Even if none of the above apply, there might be other ways that you express your resentment. Do you intentionally delay or put off tasks that others (a spouse or a boss) want you to do, but you don’t believe are that important? Are you sarcastic to others, rather than direct? Do you grumble in discontent or talk behind the back of others at what they’ve done (or not done) or complain about their personal qualities, but put a friendly face on in front of them? If you’ve answered “yes” to some of these questions, you might just be “passive aggressive,” expressing your ire indirectly.

Again, I’m not saying that all anger is inappropriate. And, certainly, one shouldn’t always turn the other cheek, lest one regularly get taken advantage of. But anger can be a problem for you and for those around you. Like a big dog, it should be kept on a short leash. If you can’t manage that, think about counseling.

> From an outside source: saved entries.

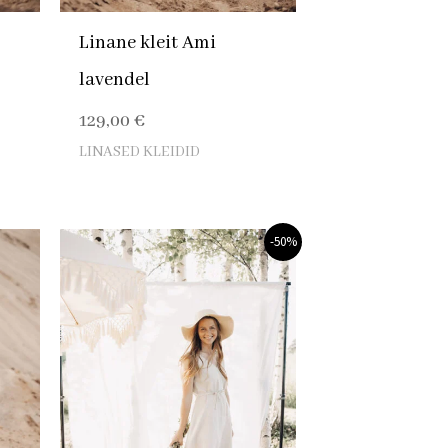
Linane kleit Ami
lavendel
129,00
€
LINASED KLEIDID
Algne
Praegune
-50%
hind
hind
oli:
on:
149,00 €.
74,00 €.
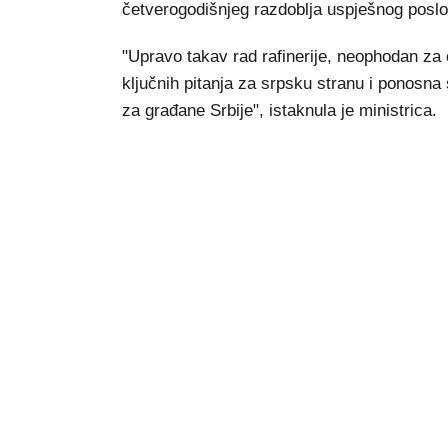
četverogodišnjeg razdoblja uspješnog poslo
"Upravo takav rad rafinerije, neophodan za 
ključnih pitanja za srpsku stranu i ponosna
za građane Srbije", istaknula je ministrica.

A recent review article in The Behavior Therapist by Kulesza and Copeland concludes that cognitive behavior therapy is the current treatment of choice for anger problems. The authors emphasize the need for both training in behavioral skills and the use of cognitive restructuring to insure the best results. Therapy for anger issues is therefore likely to include direct instruction about antagonism and its management; self-monitoring of angry feelings, thoughts, and behaviors; relaxation training; assistance in new ways of thinking about the events that trigger rage episodes; social skills/assertiveness training; direction as to how to think about and undercut anger when it does occur; and practice in being exposed to triggering events so that new skills can be employed and the patient can learn to tolerate or diffuse the emotional intensity and stop short of vehement outbursts.

Among self-help books, one of the best is Stop the Anger Now: A Workbook for the Prevention, Containment, and Resolution of Anger by Ronald Potter-Efron.